Task requirements: This exercise calls for every record to be returned exactly, with pictures removed.

Page-level text extractions:
------

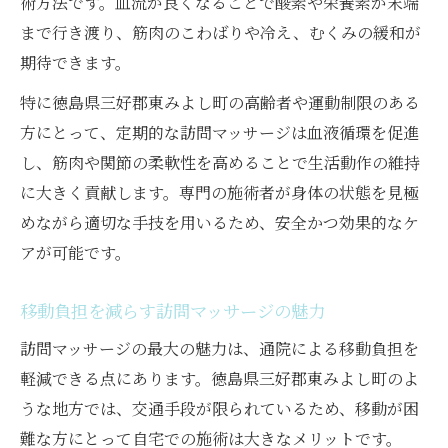
術方法です。血流が良くなることで酸素や栄養素が末端
まで行き渡り、筋肉のこわばりや冷え、むくみの緩和が
訪問マッサージの定期利用で得られる変化
期待できます。
血流改善を目指すなら自宅施術が安心
訪問マッサージで血流改善を自宅から始め
特に徳島県三好郡東みよし町の高齢者や運動制限のある
る
方にとって、定期的な訪問マッサージは血液循環を促進
し、筋肉や関節の柔軟性を高めることで生活動作の維持
自宅施術の安心感と訪問マッサージの特徴
に大きく貢献します。専門の施術者が身体の状態を見極
血液循環促進に訪問マッサージが選ばれる
めながら適切な手技を用いるため、安全かつ効果的なケ
理由
アが可能です。
訪問マッサージは血流不良の悩みに寄り添
う
移動負担を減らす訪問マッサージの魅力
施術内容と血流ケアに強い訪問マッサージ
訪問マッサージの最大の魅力は、通院による移動負担を
訪問によるマッサージで痛みやこわばりを軽減
軽減できる点にあります。徳島県三好郡東みよし町のよ
訪問マッサージで痛みとこわばりを和らげ
うな地方では、交通手段が限られているため、移動が困
る
難な方にとって自宅での施術は大きなメリットです。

------

Solution to this exercise:
術方法です。血流が良くなることで酸素や栄養素が末端
まで行き渡り、筋肉のこわばりや冷え、むくみの緩和が
訪問マッサージの定期利用で得られる変化
期待できます。
血流改善を目指すなら自宅施術が安心
訪問マッサージで血流改善を自宅から始め
特に徳島県三好郡東みよし町の高齢者や運動制限のある
る
方にとって、定期的な訪問マッサージは血液循環を促進
し、筋肉や関節の柔軟性を高めることで生活動作の維持
自宅施術の安心感と訪問マッサージの特徴
に大きく貢献します。専門の施術者が身体の状態を見極
血液循環促進に訪問マッサージが選ばれる
めながら適切な手技を用いるため、安全かつ効果的なケ
理由
アが可能です。
訪問マッサージは血流不良の悩みに寄り添
う
移動負担を減らす訪問マッサージの魅力
施術内容と血流ケアに強い訪問マッサージ
訪問マッサージの最大の魅力は、通院による移動負担を
訪問によるマッサージで痛みやこわばりを軽減
軽減できる点にあります。徳島県三好郡東みよし町のよ
訪問マッサージで痛みとこわばりを和らげ
うな地方では、交通手段が限られているため、移動が困
る
難な方にとって自宅での施術は大きなメリットです。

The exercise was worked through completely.